Required action
Return the entries exactly. Images are not part of the copy.

The records

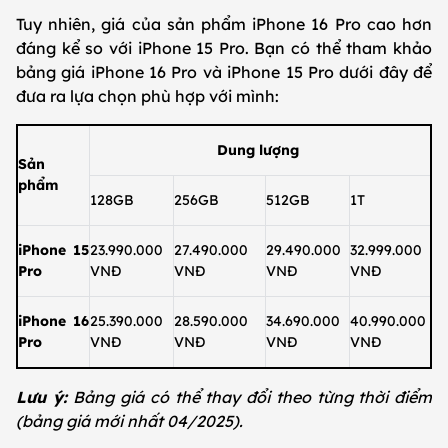
Tuy nhiên, giá của sản phẩm iPhone 16 Pro cao hơn
đáng kể so với iPhone 15 Pro. Bạn có thể tham khảo
bảng giá iPhone 16 Pro và iPhone 15 Pro dưới đây để
đưa ra lựa chọn phù hợp với mình:
Dung lượng
Sản
phẩm
128GB
256GB
512GB
1T
iPhone 15
23.990.000
27.490.000
29.490.000
32.999.000
Pro
VNĐ
VNĐ
VNĐ
VNĐ
iPhone 16
25.390.000
28.590.000
34.690.000
40.990.000
Pro
VNĐ
VNĐ
VNĐ
VNĐ
Lưu ý:
Bảng giá có thể thay đổi theo từng thời điểm
(bảng giá mới nhất 04/2025).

Response
Tuy nhiên, giá của sản phẩm iPhone 16 Pro cao hơn
đáng kể so với iPhone 15 Pro. Bạn có thể tham khảo
bảng giá iPhone 16 Pro và iPhone 15 Pro dưới đây để
đưa ra lựa chọn phù hợp với mình:
Dung lượng
Sản
phẩm
128GB
256GB
512GB
1T
iPhone 15
23.990.000
27.490.000
29.490.000
32.999.000
Pro
VNĐ
VNĐ
VNĐ
VNĐ
iPhone 16
25.390.000
28.590.000
34.690.000
40.990.000
Pro
VNĐ
VNĐ
VNĐ
VNĐ
Lưu ý:
Bảng giá có thể thay đổi theo từng thời điểm
(bảng giá mới nhất 04/2025).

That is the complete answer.